USA Swimming News

Wednesday, March 20, 2019

USA Swimming Foundation Announces 2019 Make a Splash Tour Locations

Make a Splash kids splashing

Memphis, Tenn. Named Host City Contest Winner in 2019 Make a Splash Tour presented by Phillips 66

The USA Swimming Foundation, the philanthropic arm of the national governing body, today announced the final list of destinations for its 2019 Make a Splash Tour presented by Phillips 66. Beginning May 21, the Make a Splash Tour will make stops in New York, N.Y., Memphis, Tenn., San Diego, Calif. and Corpus Christi, Texas, to raise awareness around the importance of learning to swim.

As part of a nationwide contest, Memphis, Tennessee was chosen to host a Tour stop thanks to their efforts to spread the life-saving message of learning to swim to children, families and communities.

The Make a Splash Tour takes place between May and June each year, bringing USA Swimming Foundation ambassadors, Olympic medalists and elite athletes to four cities to educate children, parents, communities and civic leaders on the importance of learning to swim. The 2019 Make a Splash Tour presented by Phillips 66 will kick things off with its 50th stop in New York City.


The 2019 Tour locations are:

  • New York, New York (May 21 & 22, 2019): with Olympians Missy Franklin, Cullen Jones, Nathan Adrian, Simone Manuel and Rowdy Gaines
  • Memphis, Tennessee (May 29, 2019): with Olympians Cullen Jones, Elizabeth Beisel, and Rowdy Gaines 
  • San Diego, California (June 3, 2019): with Olympians Ryan Murphy, Josh Davis and Rowdy Gaines
  • Corpus Christi, Texas (June 5, 2019): with Olympians Cullen Jones, Josh Davis and Rowdy Gaines


Drowning is the second-leading cause of accidental death for children under the age of 14 in the United States. Research has shown that formal swimming lessons reduce the risk of childhood drowning by 88 percent, and the USA Swimming Foundation, with the support of Phillips 66, embarks on this annual Tour with an emphasis on saving children’s lives through swim lessons.

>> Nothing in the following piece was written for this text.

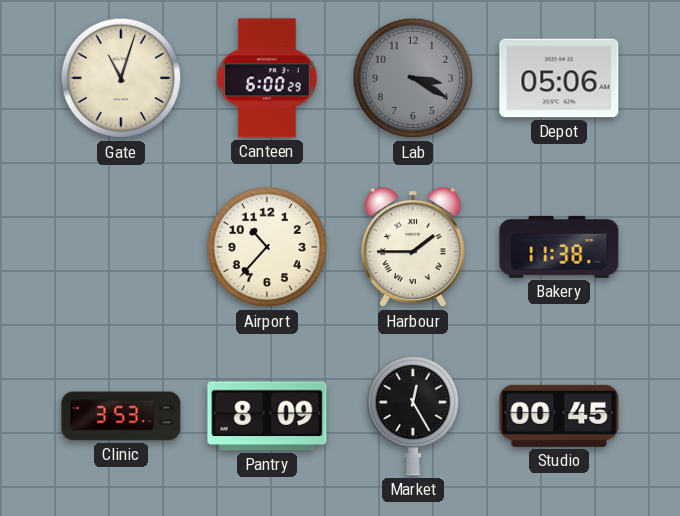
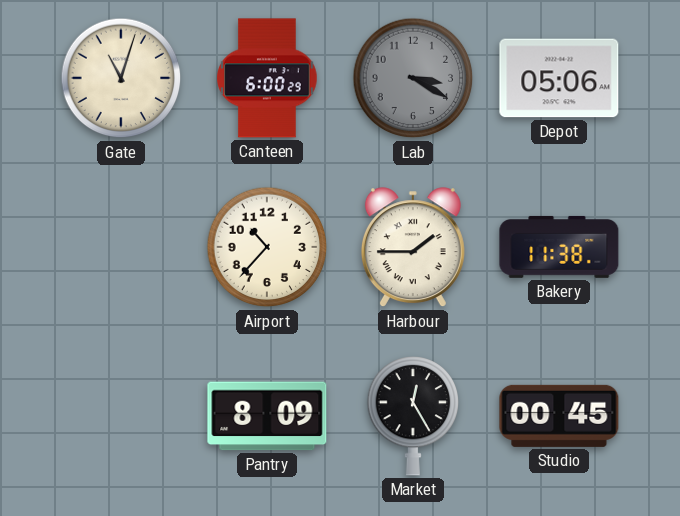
Clinic: 3:53 -> none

“The Make a Splash Tour presented by Phillips 66 is designed to bring awareness to the importance of teaching children the skills they need to build their confidence in the water, and in life,” USA Swimming Foundation Executive Director Debbie Hesse said. “Working hard to make a difference and striving to impact as many people and communities across the country would be impossible without the support of a dedicated partner such as Phillips 66. We are proud to continue to build on this decade of championing such an important and life-saving initiative.”

To date, more than 7.5 million children have received the lifesaving gift of swim lessons through the USA Swimming Foundation’s Make a Splash Local Partner network, comprised of 1,000 qualified swim lesson providers across the country.

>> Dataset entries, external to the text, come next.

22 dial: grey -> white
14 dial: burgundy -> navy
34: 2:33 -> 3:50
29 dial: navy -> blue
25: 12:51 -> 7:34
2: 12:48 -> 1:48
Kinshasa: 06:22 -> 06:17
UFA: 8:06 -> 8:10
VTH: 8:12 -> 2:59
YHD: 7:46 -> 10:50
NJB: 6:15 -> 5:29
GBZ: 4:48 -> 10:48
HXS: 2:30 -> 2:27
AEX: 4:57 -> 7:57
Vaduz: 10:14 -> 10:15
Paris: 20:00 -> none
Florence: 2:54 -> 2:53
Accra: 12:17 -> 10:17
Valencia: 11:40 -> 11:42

Tami Talbert Walker, Manager Brand and Reputation at Phillips 66 added: “Safety is a key value for Phillips 66, and we believe child drownings are preventable. We are proud to sponsor the USA Swimming Foundation’s Make a Splash Tour to keep kids safer in, on and around the water.”

Since 1973, Phillips 66's contributions have supported the USA Swimming community through National Championships and other international competitions, publication of sport development materials, and many additional endeavors. The Make a Splash Tour, which the company has sponsored since the program’s inception in 2009, is a natural extension of its dedication to safety.

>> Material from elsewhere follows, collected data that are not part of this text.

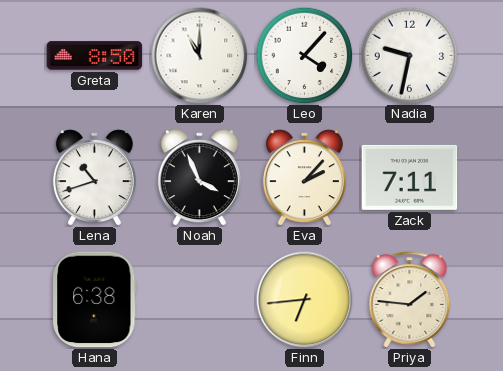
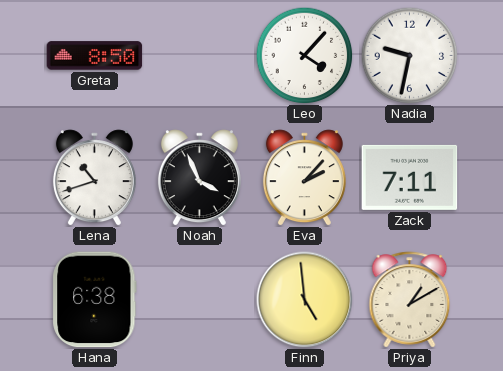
Karen: 11:00 -> none
Finn: 6:44 -> 4:59
Priya: 1:46 -> 1:10
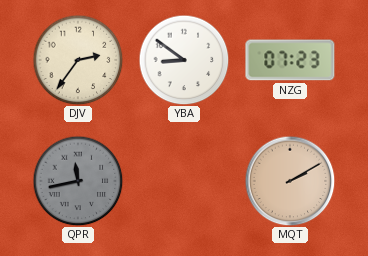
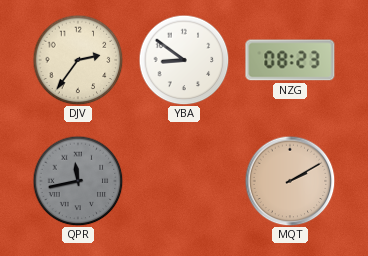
NZG: 07:23 -> 08:23
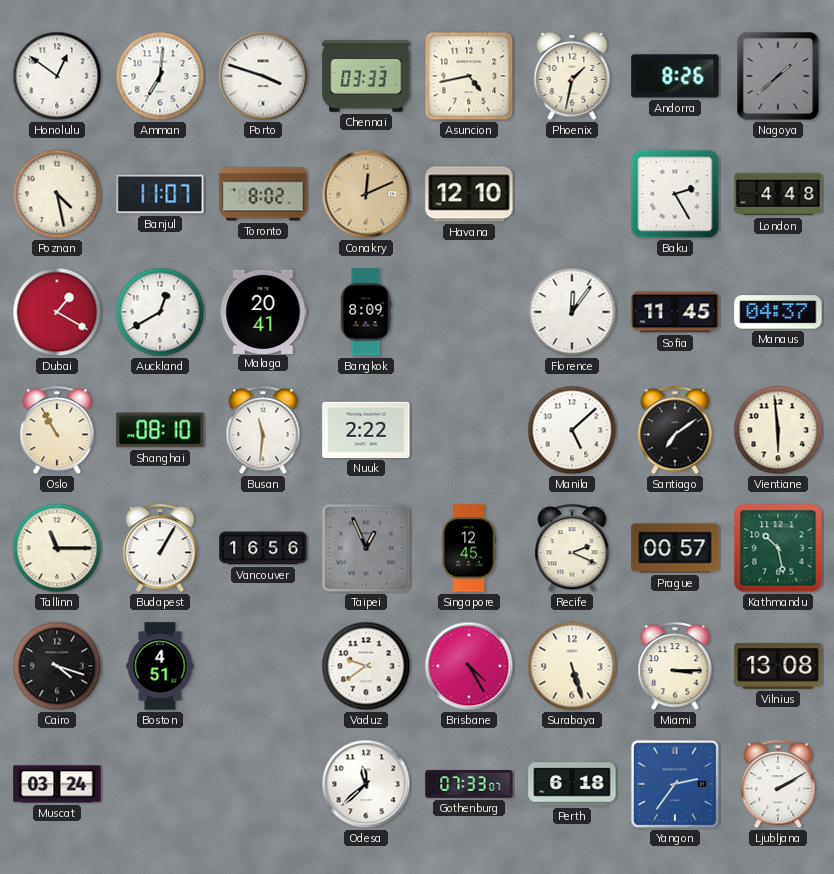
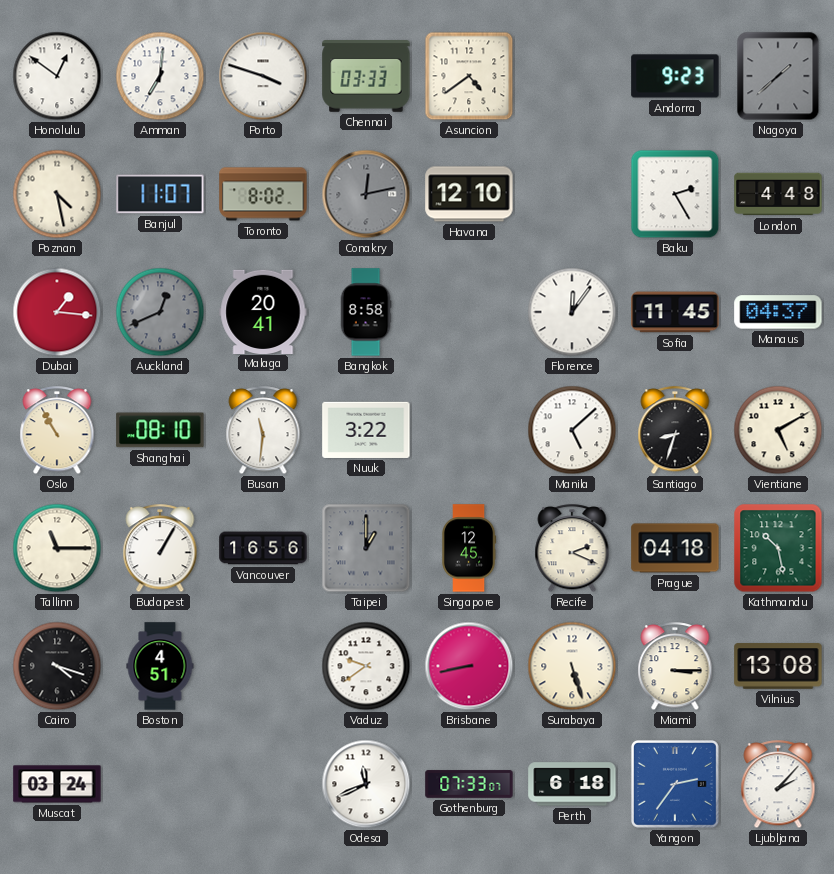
Asuncion: 4:43 -> 4:39
Phoenix: 1:32 -> none
Andorra: 8:26 -> 9:23
Conakry: 12:11 -> 12:13
Conakry dial: champagne -> grey
Dubai: 1:20 -> 1:16
Auckland: 12:40 -> 12:41
Auckland dial: white -> grey
Bangkok: 8:09 -> 8:58
Nuuk: 2:22 -> 3:22
Santiago: 7:09 -> 8:33
Vientiane: 5:59 -> 5:10
Taipei: 12:56 -> 1:00
Prague: 00:57 -> 04:18
Brisbane: 4:25 -> 8:43
Odesa: 11:38 -> 11:41
Ljubljana: 2:10 -> 2:07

Alarming Drowning Statistics

  • Drowning claims the lives of approximately 3,500 people per year, with nearly 25 percent being children under the age of 14. The problem is particularly prevalent in ethnically diverse communities, where the drowning rate is almost three times the national average (CDC).
  • Approximately 10 people drown every day in the U.S., according to the Centers for Disease Control and Prevention (CDC).
  • African-American children drown at a rate nearly 5.5 times higher than their Caucasian peers, as reported by the CDC.
  • Drowning is a silent killer—most young children who drowned in pools were last seen in the home, had been out of sight less than five minutes, and were in the care of one or both parents at the time, according to the Present P. Child Drowning Study.